My garage is my sanctuary, the only place in Slate Harbor that is truly mine. It is a cathedral of steel and concrete, and in the center, under the bright, white glare of the overhead LEDs is the altar: my midnight-blue Nissan GT-R. It is a declaration of independence I have built with my own hands, with moneyfrom my own construction company. It is everything my father hates: earned, not inherited; fast, loud, and unapologetically mine.

I am running final diagnostics, the laptop on the rolling cart showing perfect telemetry. Tonight is supposed to be the last race. Not just of the season, but for good.

“Figured I’d find you in here, worshiping your god.”

Leo’s voice startles me. He is leaning against the doorframe, a cocky grin on his face, but it doesn’t reach his eyes. His eyes haven’t been the same since Mom’s funeral.

“It’s called maintenance,” I say, closing the laptop. “Something you wouldn’t understand.”

“Right.” He walks further into the garage, circling the GT-R. “She looks mean tonight. Ready to make some noise.” He looks at me. “Heard you’re pulling out.”

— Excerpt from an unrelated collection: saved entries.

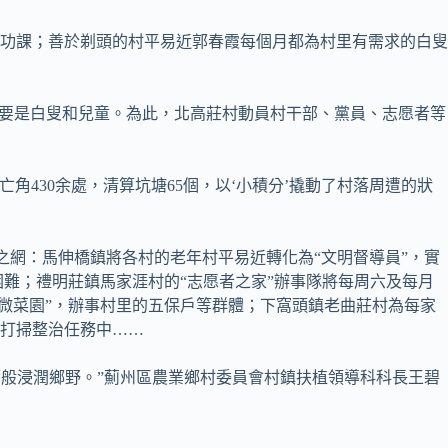
導功課；善於剃頭的村平易近郭春霞每個月都為村里有需求的白叟
的重要是白叟和兒童。為此，北高莊村動員村干部、黨員、志愿者等
角430余處，清算坑塘65個，以‘小積分’撬動了村落周遭的狀
之網：馬伸橋鎮將各村的老年村平易近轉化為“文明督導員”，實
困難；禮明莊鎮馬家涯村的“志愿者之家”辦事隊將每周六及每月
微菜園”，辦事村里的五保戶等群體；下窩頭鎮老曲莊村為每家
打掃整治任務中……
雨般浸潤鄉野。”薊州區農業鄉村委員會村鎮扶植領導科科長王碧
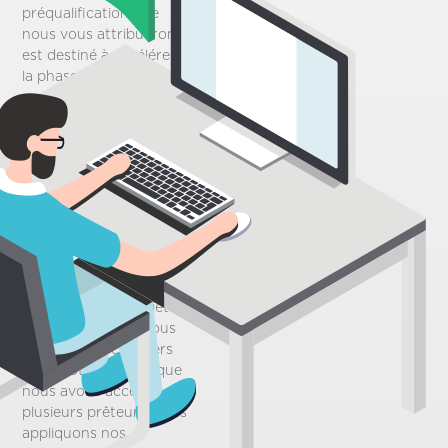
préqualification que
nous vous attribuerons
est destiné à accélérer
la phase initiale du
processus d’achat de
votre maison. Sur la
base des informations
personnelles que vous
fournirez via notre
questionnaire, cela vous
donnera simplement
une bonne idée de tout
ce que vous pouvez
vous permettre lors de
l’achat d’une propriété.
Étant donné que nous
sommes des courtiers
en hypothèques et que
nous avons accès à
plusieurs prêteurs, nous
appliquons nos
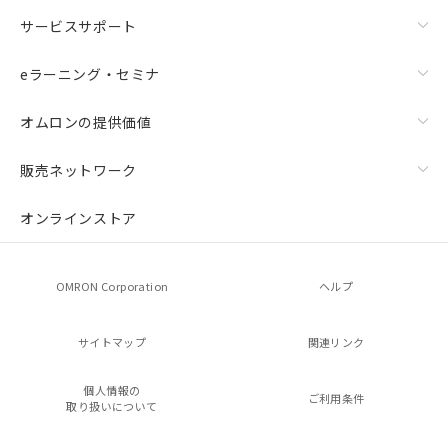
サービスサポート
eラーニング・セミナ
オムロンの提供価値
販売ネットワーク
オンラインストア
OMRON Corporation
ヘルプ
サイトマップ
関連リンク
個人情報の
ご利用条件
取り扱いについて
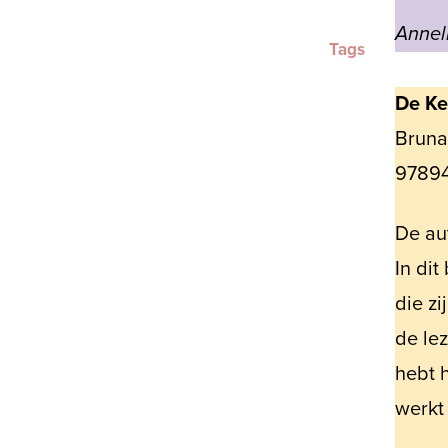
Annel
Tags
De K
Bruna 
97894
De au
In dit
die zi
de lez
hebt 
werkt 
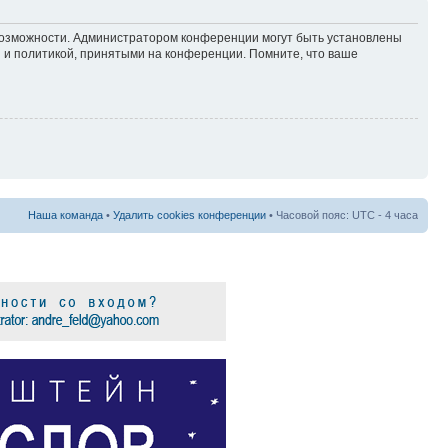
 возможности. Администратором конференции могут быть установлены
 и политикой, принятыми на конференции. Помните, что ваше
Наша команда
•
Удалить cookies конференции
• Часовой пояс: UTC - 4 часа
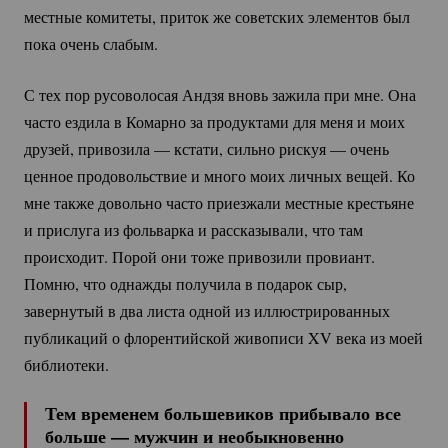
местные комитеты, приток же советских элементов был
пока очень слабым.
С тех пор русоволосая Андзя вновь зажила при мне. Она
часто ездила в Комарно за продуктами для меня и моих
друзей, привозила — кстати, сильно рискуя — очень
ценное продовольствие и много моих личных вещей. Ко
мне также довольно часто приезжали местные крестьяне
и прислуга из фольварка и рассказывали, что там
происходит. Порой они тоже привозили провиант.
Помню, что однажды получила в подарок сыр,
завернутый в два листа одной из иллюстрированных
публикаций о флорентийской живописи XV века из моей
библиотеки.
Тем временем большевиков прибывало все
больше — мужчин и необыкновенно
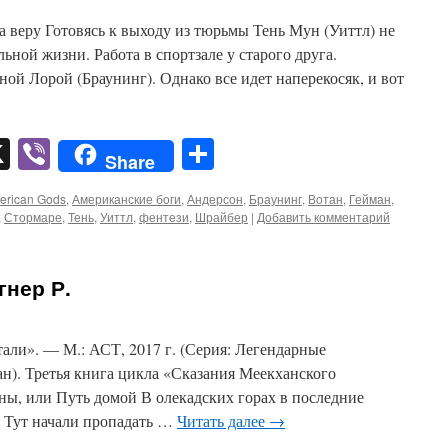
а веру Готовясь к выходу из тюрьмы Тень Мун (Уиттл) не
ьной жизни. Работа в спортзале у старого друга.
ной Лорой (Браунинг). Однако все идет наперекосяк, и вот
pp
er
mail
X
Viber
Отправить
Share
erican Gods
,
Американские боги
,
Андерсон
,
Браунинг
,
Вотан
,
Гейман
,
,
Стормаре
,
Тень
,
Уиттл
,
фентези
,
Шрайбер
|
Добавить комментарий
гнер Р.
тали». — М.: АСТ, 2017 г. (Серия: Легендарные
н). Третья книга цикла «Сказания Меекханского
ны, или Путь домой В олекадских горах в последние
. Тут начали пропадать …
Читать далее
→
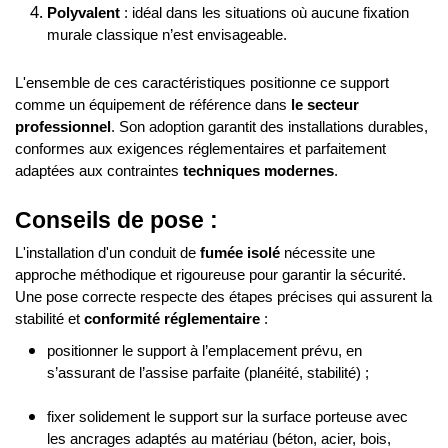
Polyvalent
 : idéal dans les situations où aucune fixation 
murale classique n’est envisageable.
L'ensemble de ces caractéristiques positionne ce support 
comme un équipement de référence dans 
le secteur 
professionnel
. Son adoption garantit des installations durables, 
conformes aux exigences réglementaires et parfaitement 
adaptées aux contraintes 
techniques modernes
.
Conseils de pose :
L'installation d'un conduit de 
fumée isolé
 nécessite une 
approche méthodique et rigoureuse pour garantir la sécurité. 
Une pose correcte respecte des étapes précises qui assurent la 
stabilité et 
conformité réglementaire
 :
positionner le support à l’emplacement prévu, en 
s’assurant de l’assise parfaite (planéité, stabilité) ;
fixer solidement le support sur la surface porteuse avec 
les ancrages adaptés au matériau (béton, acier, bois,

The question is casual, but it is loaded. He’s been hearing whispers from the racing scene, the one I’ve tried so hard to keep him away from.

“Who told you that?”

“Doesn’t matter. Is it true?” he presses. “You’re not running against Silvio tonight? After all the shit he’s been talking?”

“I’m done, Leo. The race tonight, it’s not happening.”

His face falls, his disappointment so naked it’s like a punch. “What? Why? You’ll destroy him. You know you will.”

“It’s not a game anymore,” I say, my voice sharper than I intend. I start wiping down my tools, arranging them on the magnetic board, needing to do something with my hands.

“It was never a game! It was a message!” he shoots back, his voice cracking with emotion he tries to hide. “It was the one thing you did that showed him he doesn’t own us. That a Kostas can build something for himself. Now you’re just quitting?”

I turn to face him, the wrench heavy in my hand. “Mom is dead, Leo.”

The words hang in the air between us, cold and brutal. We never speak of it. We know what happened. We know the truth behind the "fall down the stairs," we just never say it out loud.

“I know she’s dead,” he whispers, his own anger faltering.

“No, you don’t,” I say, stepping closer. “You don’t get it. I’m all you have left. You are all I have left. Do you think I can go out there and drive 150 miles per hour on a public road anymore? Do you think I can risk leaving you alone with him? With the man who killed our mother and bought a new wife three months later?”